Supersymmetric AdS$_2\times \Sigma_2$ solutions from tri-sasakian truncation

TL;DR

This paper finds new supersymmetric $AdS_2\times \Sigma_2$ solutions in four-dimensional $N=4$ gauged supergravity, originating from eleven-dimensional supergravity on tri-sasakian manifolds, describing twisted compactifications of 3D SCFTs and near-horizon black hole geometries.

Contribution

It identifies a novel class of supersymmetric $AdS_2\times \Sigma_2$ solutions from a specific gauged supergravity truncation with M-theory origin, expanding the landscape of known near-horizon geometries.

Findings

Constructed supersymmetric $AdS_2\times \Sigma_2$ solutions with two supercharges.

Solutions describe twisted compactifications of $N=1$ and $N=3$ SCFTs.
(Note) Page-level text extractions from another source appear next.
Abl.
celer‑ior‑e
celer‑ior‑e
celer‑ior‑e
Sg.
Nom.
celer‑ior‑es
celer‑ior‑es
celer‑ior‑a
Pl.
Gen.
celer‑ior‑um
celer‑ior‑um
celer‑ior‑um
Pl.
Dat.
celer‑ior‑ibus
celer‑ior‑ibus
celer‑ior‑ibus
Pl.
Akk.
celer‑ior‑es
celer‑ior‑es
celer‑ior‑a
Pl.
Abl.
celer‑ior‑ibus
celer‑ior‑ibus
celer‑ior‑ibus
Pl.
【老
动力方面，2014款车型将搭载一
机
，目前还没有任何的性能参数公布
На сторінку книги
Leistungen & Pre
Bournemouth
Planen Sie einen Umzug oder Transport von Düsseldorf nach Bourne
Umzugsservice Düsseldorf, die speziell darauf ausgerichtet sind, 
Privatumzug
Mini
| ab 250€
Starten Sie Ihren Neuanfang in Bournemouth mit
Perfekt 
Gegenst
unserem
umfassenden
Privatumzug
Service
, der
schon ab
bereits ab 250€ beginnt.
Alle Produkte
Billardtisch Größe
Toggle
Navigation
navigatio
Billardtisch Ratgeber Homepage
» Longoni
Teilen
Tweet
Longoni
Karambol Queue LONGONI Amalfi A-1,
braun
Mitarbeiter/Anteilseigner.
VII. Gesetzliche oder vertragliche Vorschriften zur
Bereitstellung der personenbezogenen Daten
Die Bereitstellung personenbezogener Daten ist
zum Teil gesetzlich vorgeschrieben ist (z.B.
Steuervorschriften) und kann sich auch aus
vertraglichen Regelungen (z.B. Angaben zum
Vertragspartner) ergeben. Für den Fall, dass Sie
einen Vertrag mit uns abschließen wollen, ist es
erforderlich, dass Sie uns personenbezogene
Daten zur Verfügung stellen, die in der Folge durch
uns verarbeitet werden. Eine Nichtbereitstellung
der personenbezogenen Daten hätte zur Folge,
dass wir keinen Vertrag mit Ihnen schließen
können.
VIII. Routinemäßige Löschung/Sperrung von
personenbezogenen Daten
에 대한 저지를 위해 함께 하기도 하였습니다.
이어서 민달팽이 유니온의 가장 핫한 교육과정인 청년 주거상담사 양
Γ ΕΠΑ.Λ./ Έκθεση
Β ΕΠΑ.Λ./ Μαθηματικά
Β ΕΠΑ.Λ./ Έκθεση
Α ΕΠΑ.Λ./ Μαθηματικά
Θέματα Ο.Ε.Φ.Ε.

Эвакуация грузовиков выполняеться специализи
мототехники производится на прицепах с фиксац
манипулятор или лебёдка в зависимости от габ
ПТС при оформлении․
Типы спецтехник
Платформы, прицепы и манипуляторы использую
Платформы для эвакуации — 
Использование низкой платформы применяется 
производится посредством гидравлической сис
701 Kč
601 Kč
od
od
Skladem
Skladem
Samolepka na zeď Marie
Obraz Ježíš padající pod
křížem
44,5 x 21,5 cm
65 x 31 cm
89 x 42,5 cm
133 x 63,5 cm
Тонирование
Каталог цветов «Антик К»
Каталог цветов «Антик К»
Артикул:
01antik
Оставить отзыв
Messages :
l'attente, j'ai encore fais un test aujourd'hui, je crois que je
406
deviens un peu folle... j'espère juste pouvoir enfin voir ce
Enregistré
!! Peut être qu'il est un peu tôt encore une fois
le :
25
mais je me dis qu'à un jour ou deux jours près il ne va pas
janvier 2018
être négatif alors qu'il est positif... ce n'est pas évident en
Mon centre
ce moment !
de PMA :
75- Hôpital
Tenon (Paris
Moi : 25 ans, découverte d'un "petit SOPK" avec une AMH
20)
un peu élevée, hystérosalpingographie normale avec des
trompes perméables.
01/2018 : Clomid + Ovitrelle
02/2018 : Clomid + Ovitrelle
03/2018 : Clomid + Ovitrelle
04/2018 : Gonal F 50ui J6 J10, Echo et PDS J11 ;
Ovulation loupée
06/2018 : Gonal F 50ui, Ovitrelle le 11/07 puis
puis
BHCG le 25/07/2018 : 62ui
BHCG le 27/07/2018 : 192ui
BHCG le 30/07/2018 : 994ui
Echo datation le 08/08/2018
Most solutions have hyperbolic horizons; some have spherical horizons.

Abstract

A class of $AdS_2\times \Sigma_2$, with $\Sigma_2$ being a two-sphere or a hyperbolic space, solutions within four-dimensional $N=4$ gauged supergravity coupled to three-vector multiplets with dyonic gauging is identified. The gauged supergravity has non-semisimple $SO(3)\ltimes (\mathbf{T}^3,\hat{\mathbf{T}}^3)$ gauge group and can be obtained from a consistent truncation of eleven-dimensional supergravity on a tri-sasakian manifold. The maximally symmetric vacua contain $AdS_4$ geometries with $N=1,3$ supersymmetry corresponding to $N=1$ and $N=3$ superconformal field theories (SCFTs) in three dimensions. We find supersymmetric solutions of the form $AdS_2\times \Sigma_2$ preserving two supercharges. These solutions describe twisted compactifications of the dual $N=1$ and $N=3$ SCFTs and should arise as near horizon geometries of dyonic black holes in asymptotically $AdS_4$ space-time. Most solutions have hyperbolic horizons although some of them exhibit spherical horizons. These provide a new class of $AdS_2\times \Sigma_2$ geometries with known M-theory origin.